SQLAlchemy engine — connection string + pd.read_sql(query, engine).
requests — HTTP client. r.json() returns a Python dict.
pd.read_html(url) — parses ALL <table> tags on a page, returns a list of DataFrames.
BeautifulSoup — for arbitrary HTML scraping when there's no <table> shortcut.
Pagination — APIs return data in pages.

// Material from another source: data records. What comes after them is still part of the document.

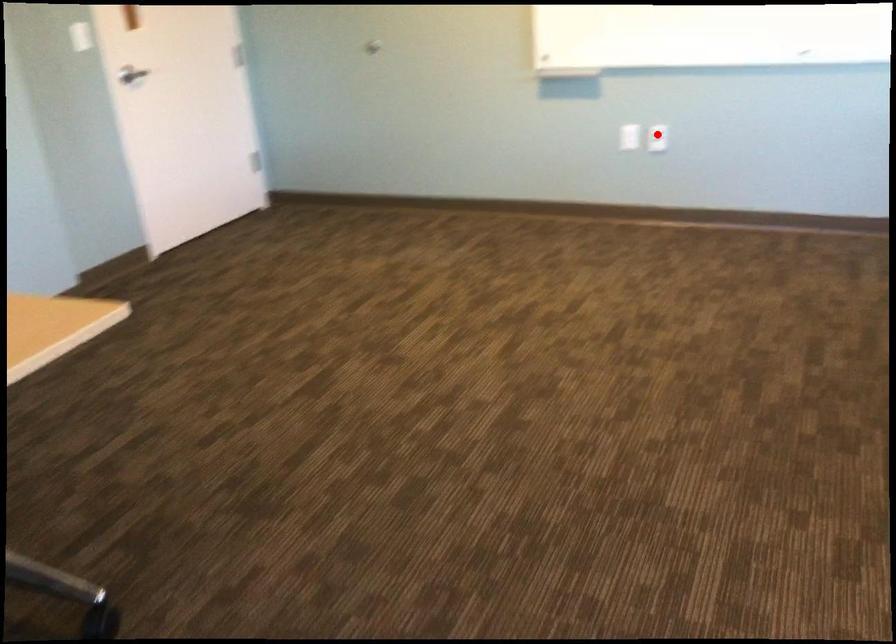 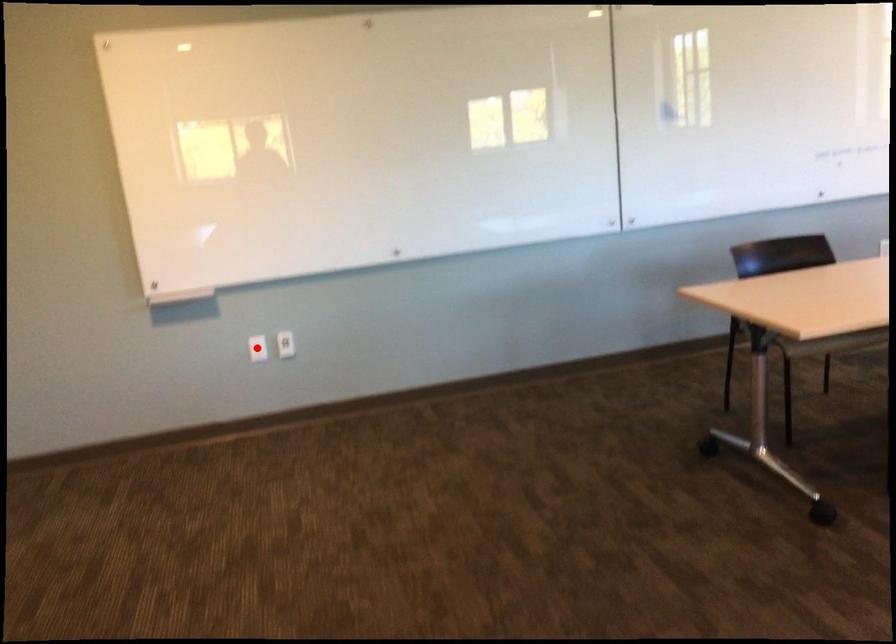 I am providing you with two images of the same scene from different viewpoints. A red point is marked on the first image and another point is marked on the second image. Do the highlighted points in image1 and image2 indicate the same real-world spot?

No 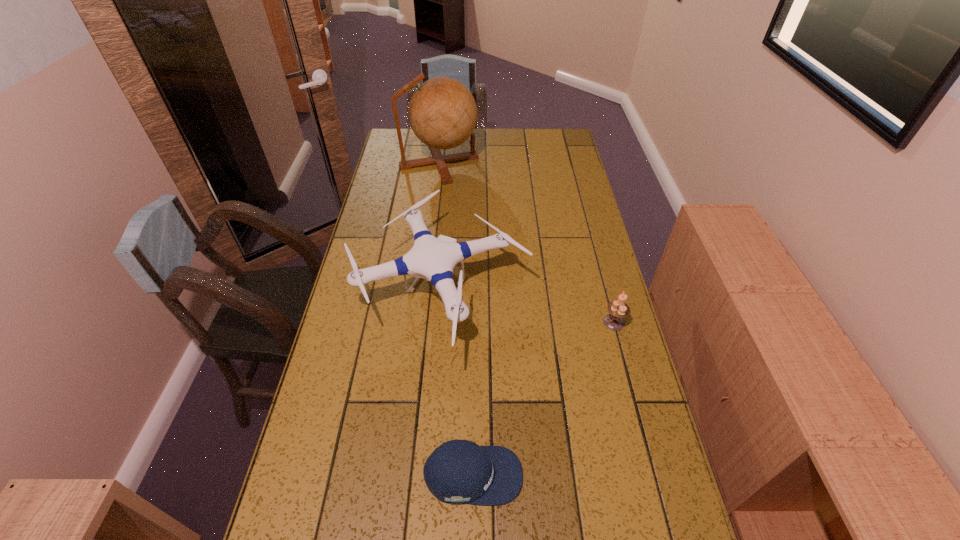 Identify the location of empty space between the third shortest object and the shortest object. The height and width of the screenshot is (540, 960). (457, 383).

In order to click on vacant area that lies between the second tallest object and the globe in this screenshot , I will do `click(440, 227)`.

Identify the location of object that is the second nearest to the third shortest object. (618, 309).

Identify which object is located as the second nearest to the globe. Please provide its 2D coordinates. Your answer should be formatted as a tuple, i.e. [(x, y)], where the tuple contains the x and y coordinates of a point satisfying the conditions above.

[(618, 309)]

Where is `free spot that satisfies the following two spatial constraints: 1. on the surface of the tallest object; 2. on the left side of the drone`? The image size is (960, 540). free spot that satisfies the following two spatial constraints: 1. on the surface of the tallest object; 2. on the left side of the drone is located at coordinates (423, 292).

Image resolution: width=960 pixels, height=540 pixels. What are the coordinates of `vacant space that satisfies the following two spatial constraints: 1. on the front side of the rightmost object; 2. on the front-facing side of the shortest object` in the screenshot? It's located at (655, 475).

Locate an element on the screen. Image resolution: width=960 pixels, height=540 pixels. vacant space that satisfies the following two spatial constraints: 1. on the back side of the drone; 2. on the surface of the globe is located at coordinates pos(451,163). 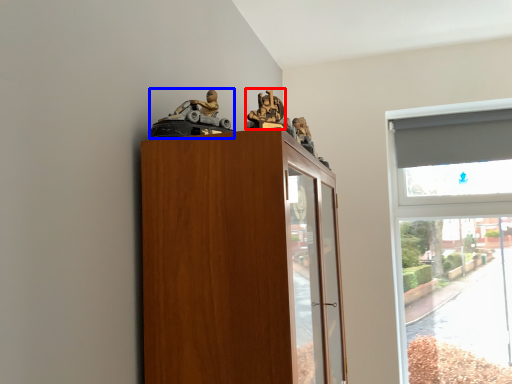 Question: Which object is closer to the camera taking this photo, toy (highlighted by a red box) or toy (highlighted by a blue box)?

Choices:
 (A) toy
 (B) toy

Answer: (B) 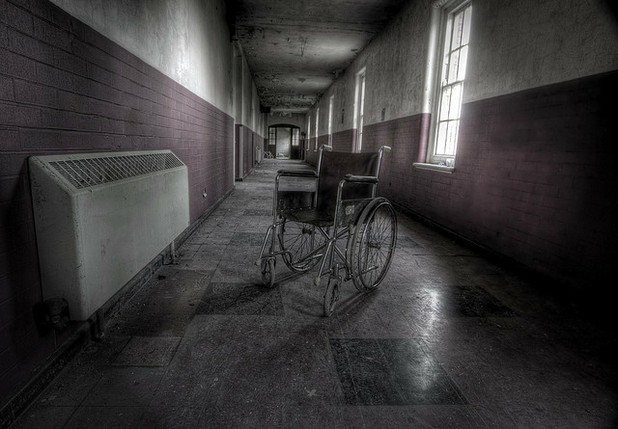 At what (x,y) coordinates should I click in order to perform the action: click on wheelchair handles. Please return your answer as a coordinate pair (x, y). Image resolution: width=618 pixels, height=429 pixels. Looking at the image, I should click on (387, 147), (329, 147). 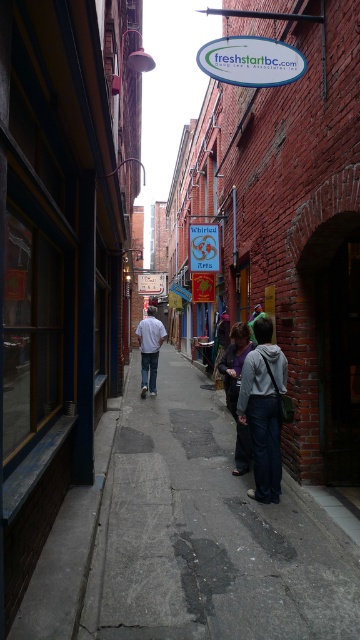 You are a delivery person trying to navigate through the narrow alleyway. You see a gray fabric jacket at center and a white cotton shirt at center. Which clothing item is located to the right when facing the alley?

The gray fabric jacket at center is positioned on the right side of white cotton shirt at center, so it is located to the right when facing the alley.

You are a delivery person carrying a package and need to place it on the ground in the alley. The package is heavy and must be placed on a stable surface. Based on the scene, can you confirm if the concrete sidewalk at center is a suitable surface to place the dark gray hoodie at center on?

The concrete sidewalk at center is below the dark gray hoodie at center, indicating that the hoodie is resting on the sidewalk. Since the sidewalk is a stable surface, it is suitable to place the dark gray hoodie at center there.

You are standing in the alleyway and want to determine the distance between two points marked as point (230, 396) and point (141, 396). If you move from the closer point to the farther point, which direction should you face?

Since point (230, 396) is closer to the viewer than point (141, 396), you should move towards the direction away from the viewer to reach the farther point. Therefore, you should face away from the viewer when moving from the closer point to the farther point. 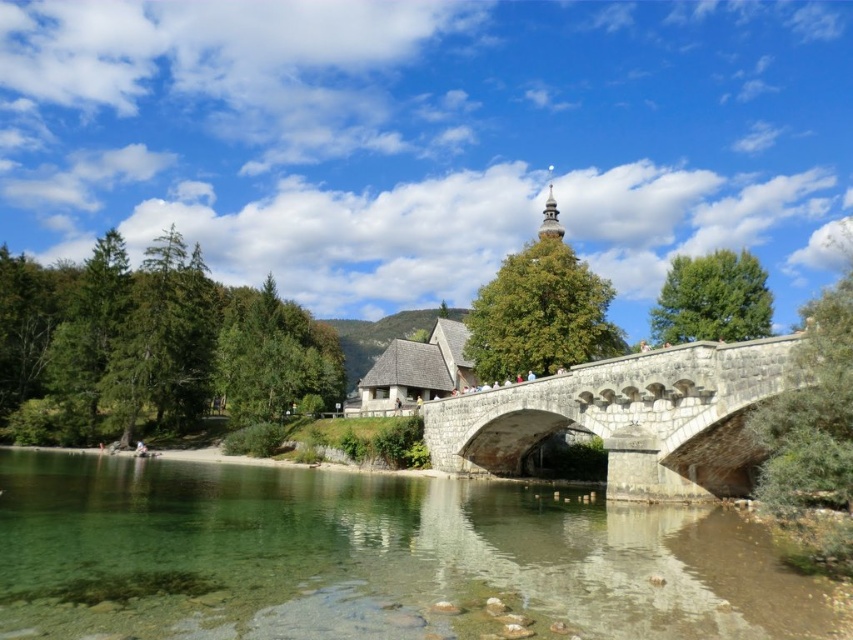 Question: Does clear water at river right appear on the left side of stone bridge at center?

Choices:
 (A) no
 (B) yes

Answer: (B)

Question: Does clear water at river right appear on the left side of stone bridge at center?

Choices:
 (A) yes
 (B) no

Answer: (A)

Question: Which point is closer to the camera?

Choices:
 (A) [x=577, y=384]
 (B) [x=636, y=637]

Answer: (B)

Question: Is clear water at river right positioned in front of stone bridge at center?

Choices:
 (A) no
 (B) yes

Answer: (B) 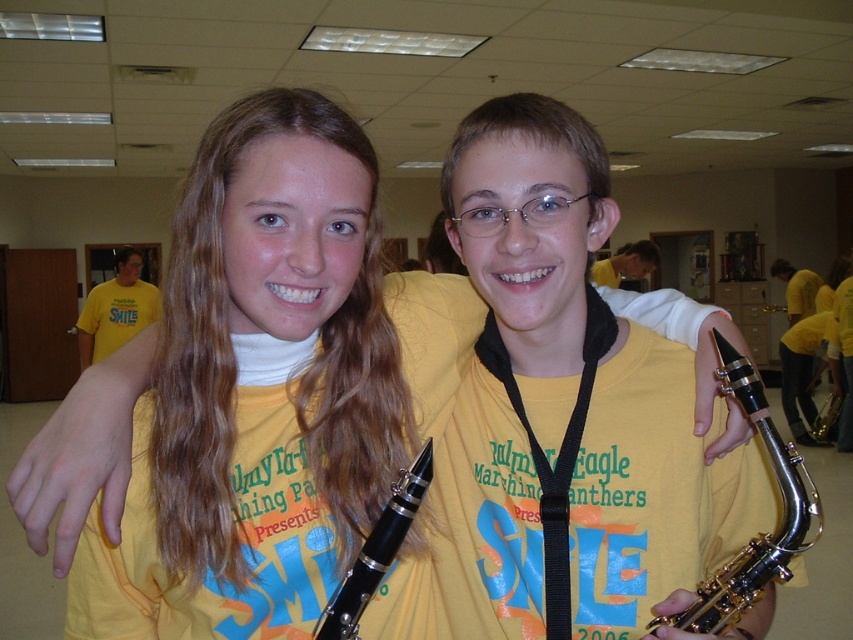 From the picture: Can you confirm if black lacquered hautboy at center is shorter than black plastic clarinet at center?

No, black lacquered hautboy at center is not shorter than black plastic clarinet at center.

Can you confirm if black lacquered hautboy at center is positioned above black plastic clarinet at center?

Indeed, black lacquered hautboy at center is positioned over black plastic clarinet at center.

Image resolution: width=853 pixels, height=640 pixels. I want to click on black lacquered hautboy at center, so click(x=561, y=404).

Who is higher up, black lacquered hautboy at center or gold metallic saxophone at center?

black lacquered hautboy at center

Locate an element on the screen. The image size is (853, 640). black lacquered hautboy at center is located at coordinates (561, 404).

Between point (611, 614) and point (819, 417), which one is positioned behind?

Positioned behind is point (819, 417).

The width and height of the screenshot is (853, 640). Find the location of `black lacquered hautboy at center`. black lacquered hautboy at center is located at coordinates (561, 404).

Who is positioned more to the left, silver metallic saxophone at right or gold metallic saxophone at center?

silver metallic saxophone at right is more to the left.

Consider the image. How far apart are silver metallic saxophone at right and gold metallic saxophone at center?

Loop with ?page=N until empty.

4. Code — CSV¶

import pandas as pd

# Standard
df = pd.read_csv("data.csv")

# Big-CSV tricks
df = pd.read_csv(
    "data.csv",
    sep=",",
    header=0,                       # row index of column names
    names=["a", "b", "c"],          # override column names
    usecols=["a", "b"],             # load only some columns
    dtype={"a": "int32", "b": "category"},  # save RAM
    parse_dates=["created_at"],
    na_values=["NA", "?", "-"],
    encoding="utf-8",
    low_memory=False,
    nrows=10_000,                   # load only first N rows for preview
)

# Stream a 10GB file in chunks
total = 0
for chunk in pd.read_csv("huge.csv", chunksize=100_000):
    total += chunk["amount"].sum()
print(total)

# Multiple files → one DataFrame
import glob
df = pd.concat(
    (pd.read_csv(f) for f in glob.glob("logs/*.csv")),
    ignore_index=True,
)

# Write
df.to_csv("clean.csv", index=False)
df.to_parquet("clean.parquet")     # ~10x smaller + faster than CSV

5. Code — JSON¶

import json, pandas as pd

# Simple — flat JSON
df = pd.read_json("data.json")
df = pd.read_json("https://api.example.com/data.json")   # also works on URLs

# Nested JSON — flatten with json_normalize
data = json.load(open("nested.json"))
# Example: data = {"users": [{"id":1, "addr":{"city":"NYC"}}, ...]}
df = pd.json_normalize(
    data,
    record_path=["users"],
    meta=["org_name"],
    sep="_",                    # nested keys become "addr_city"
)

# JSON Lines (one JSON object per line — common in logs)
df = pd.read_json("events.jsonl", lines=True)

6. Code — SQL¶

from sqlalchemy import create_engine
import pandas as pd

# 1. Build engine from a connection string
engine = create_engine("postgresql://user:pwd@host:5432/dbname")
# Or:
# engine = create_engine("sqlite:///local.db")
# engine = create_engine("mysql+pymysql://user:pwd@host/db")

# 2. Read a query
df = pd.read_sql(
    "SELECT user_id, ts, amount FROM orders WHERE ts > '2025-01-01'",
    engine,
    parse_dates=["ts"],
)

# 3. Parameterize (NEVER string-interpolate — SQL injection risk)
df = pd.read_sql(
    "SELECT * FROM orders WHERE user_id = %(uid)s",
    engine,
    params={"uid": 42},
)

# 4. Big result — stream in chunks
for chunk in pd.read_sql("SELECT * FROM big_table", engine, chunksize=50_000):
    process(chunk)

# 5. Write back
df.to_sql("orders_clean", engine, if_exists="replace", index=False, method="multi")

7. Code — REST APIs¶

import requests
import pandas as pd

# Single request
r = requests.get(
    "https://api.example.com/v1/users",
    headers={"Authorization": "Bearer YOUR_TOKEN",
             "User-Agent": "research-script/0.1"},
    params={"limit": 100},
    timeout=10,
)
r.raise_for_status()
df = pd.DataFrame(r.json()["data"])

# Paginated API — loop until exhausted
def fetch_all(url, headers, page_param="page"):
    rows, page = [], 1
    while True:
        r = requests.get(url, headers=headers,
                         params={page_param: page, "per_page": 100},
                         timeout=10)
        r.raise_for_status()
        batch = r.json()
        if not batch:                # empty list → done
            break
        rows.extend(batch)
        page += 1
    return pd.DataFrame(rows)

df = fetch_all("https://api.example.com/users", {"Authorization": "Bearer X"})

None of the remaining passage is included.